# Headless Buck in the Clinton



## fishteach (Sep 9, 2001)

Everyone, 

Last week I got a call from a resident who lives in a development on the river just west of Adams Rd. The resident informed me that their development was frequented by lots of doe and bucks, the largest being a 10-pointer. And then the news, one of the bucks was laying in the river , headless and skinned back past the shoulders. Not gutted or anything, just headless. 

Now I know that the this deer could have been taken legally, and whether it was or wasn't isn't what really bothers me. It's that someone killed it and thought so little of its life that they tossed in the river without even keeping the meat.

I would love to hear some of your thoughts about this. And if anyone has any information about this incident, please contact me. All information will be kept 100% anonymous. 

Thanks, Brett Levin

Education Director
Clinton River Watershed Council
1970 East Auburn Rd.
Rochester Hills, MI 48307
Phone: (248) 853-9580
Fax: (248) 853-0486
[email protected]
http://www.crwc.org


----------



## kingfisher 11 (Jan 26, 2000)

There could be the possibility that this deer was shot and lost. Not to be found until the meat was spoiled. Found by the original shooter or someone stumbling onto it. This could be the explanation why the meat was not taken. 

Still a waste, but it does happen. Maybe the only thing a the person could salvage was the cape and antlers. At least mother nature has a way to take care of the other hungry critters.

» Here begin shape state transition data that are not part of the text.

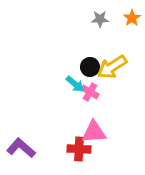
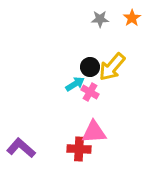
yellow arrow: rotated 16 degrees counterclockwise
cyan arrow: rotated 72 degrees counterclockwise
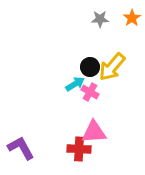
purple L-shape: rotated 20 degrees clockwise
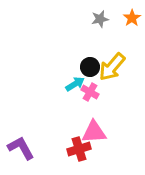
gray star: rotated 12 degrees counterclockwise
red cross: rotated 20 degrees counterclockwise
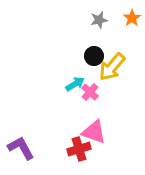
gray star: moved 1 px left, 1 px down
black circle: moved 4 px right, 11 px up
pink cross: rotated 12 degrees clockwise
pink triangle: rotated 24 degrees clockwise
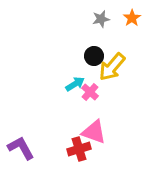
gray star: moved 2 px right, 1 px up
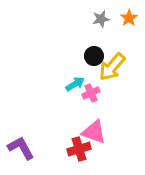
orange star: moved 3 px left
pink cross: moved 1 px right, 1 px down; rotated 24 degrees clockwise
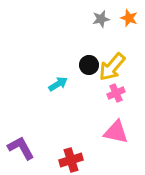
orange star: rotated 18 degrees counterclockwise
black circle: moved 5 px left, 9 px down
cyan arrow: moved 17 px left
pink cross: moved 25 px right
pink triangle: moved 22 px right; rotated 8 degrees counterclockwise
red cross: moved 8 px left, 11 px down
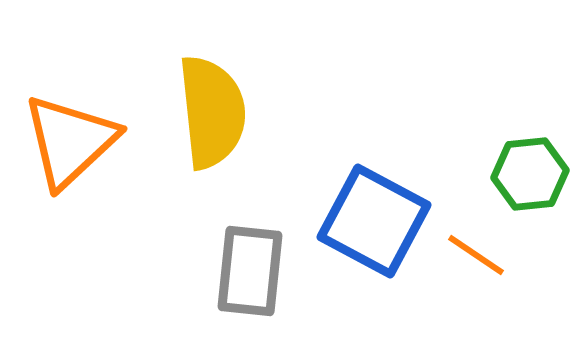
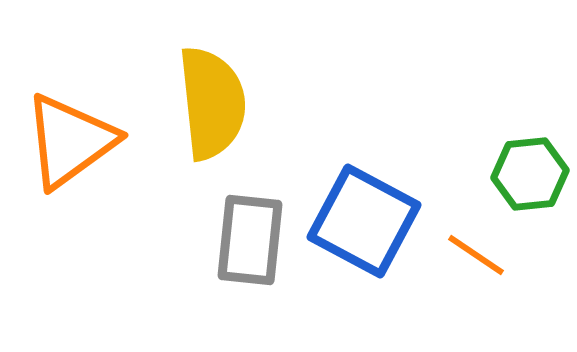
yellow semicircle: moved 9 px up
orange triangle: rotated 7 degrees clockwise
blue square: moved 10 px left
gray rectangle: moved 31 px up
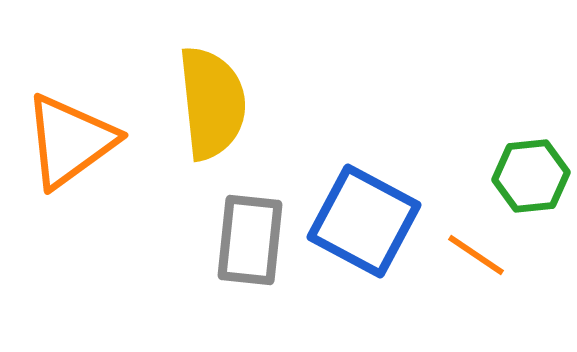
green hexagon: moved 1 px right, 2 px down
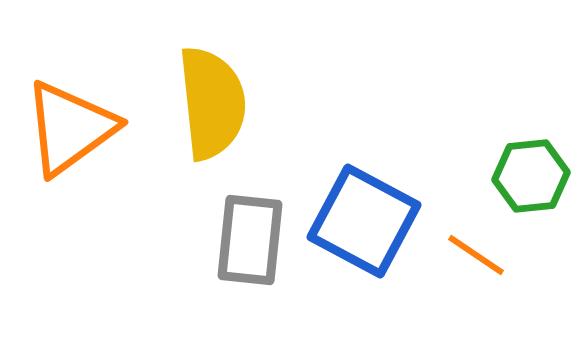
orange triangle: moved 13 px up
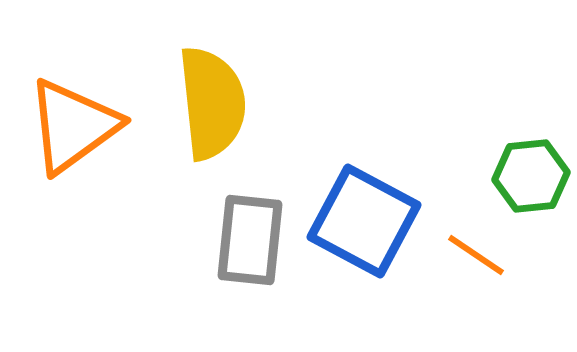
orange triangle: moved 3 px right, 2 px up
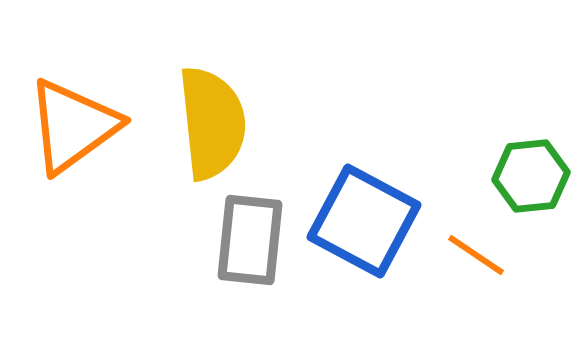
yellow semicircle: moved 20 px down
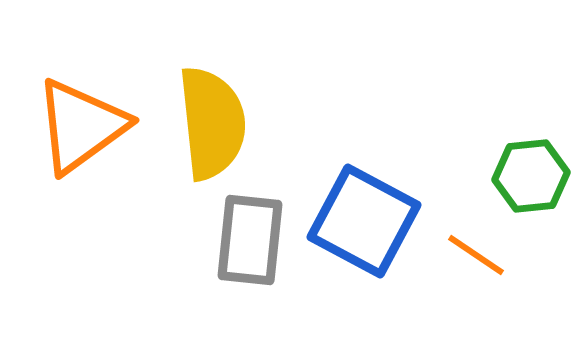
orange triangle: moved 8 px right
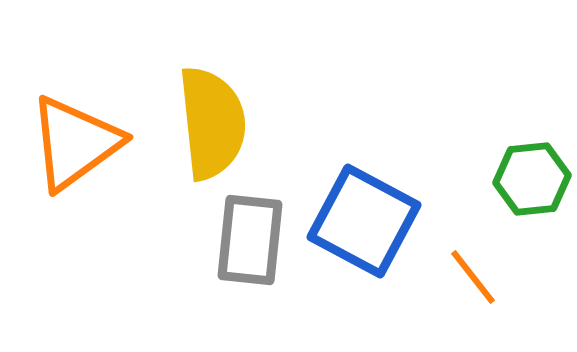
orange triangle: moved 6 px left, 17 px down
green hexagon: moved 1 px right, 3 px down
orange line: moved 3 px left, 22 px down; rotated 18 degrees clockwise
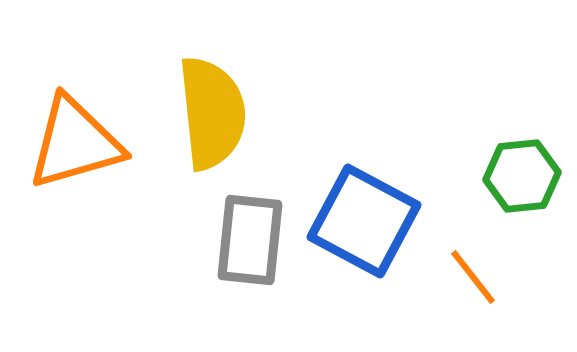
yellow semicircle: moved 10 px up
orange triangle: rotated 20 degrees clockwise
green hexagon: moved 10 px left, 3 px up
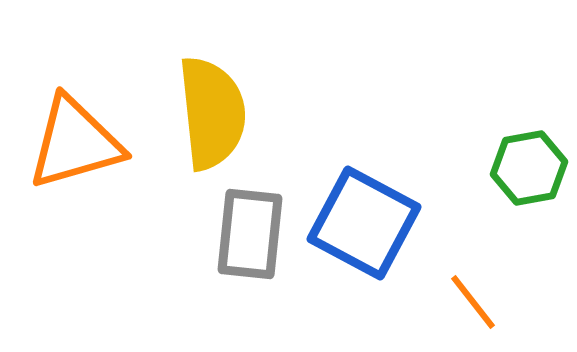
green hexagon: moved 7 px right, 8 px up; rotated 4 degrees counterclockwise
blue square: moved 2 px down
gray rectangle: moved 6 px up
orange line: moved 25 px down
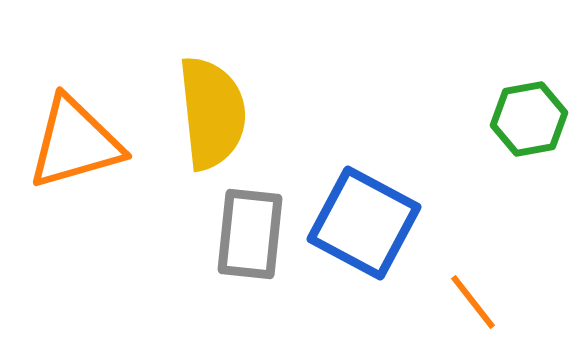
green hexagon: moved 49 px up
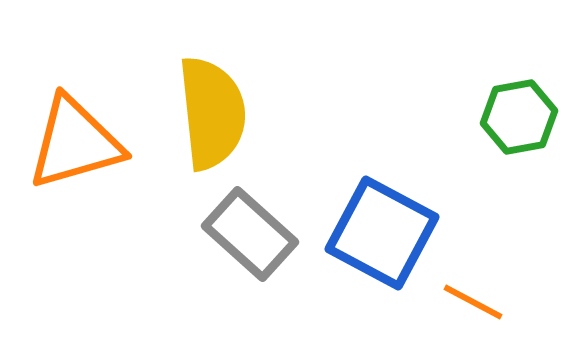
green hexagon: moved 10 px left, 2 px up
blue square: moved 18 px right, 10 px down
gray rectangle: rotated 54 degrees counterclockwise
orange line: rotated 24 degrees counterclockwise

I like to think not everyone is a poacher.


----------



## Steve (Jan 15, 2000)

That is really sickening if they took the deer just for the antlers and discarded everything else. Puts hunters in a really bad light.


----------



## fishteach (Sep 9, 2001)

In response to Kingfisher's response. 

You cannot hunt in Rochester Hills. So, if the individual shot the deer somewhere else and new that the meat was spoiled, why would that individual bring it back to Rochester Hills and toss it in the river? That's the part I don't understand.

Fishteach


----------



## stelmon (Sep 21, 2000)

Where on the river was this, i fish there often. Maybe like someone else said, the deer died and a person found it and decided to take that stuff. Also, shouldn't this be in the hunting section?


----------



## Woolybugger (Feb 26, 2001)

I might be wrong but I think this is poaching. I am pretty sure you can't hunt in Rochester Hills. If it died from other causes it is essentially like road kill and possession would be illegal with or without a license in a nonhunting area. We can check with Boehr.


----------



## stelmon (Sep 21, 2000)

I never thought of this but with the recent river floding, the deer coud of died near the river. A fisherman walked on it, saw that it had a nice rack and decided to take the rack and leave the remain.


----------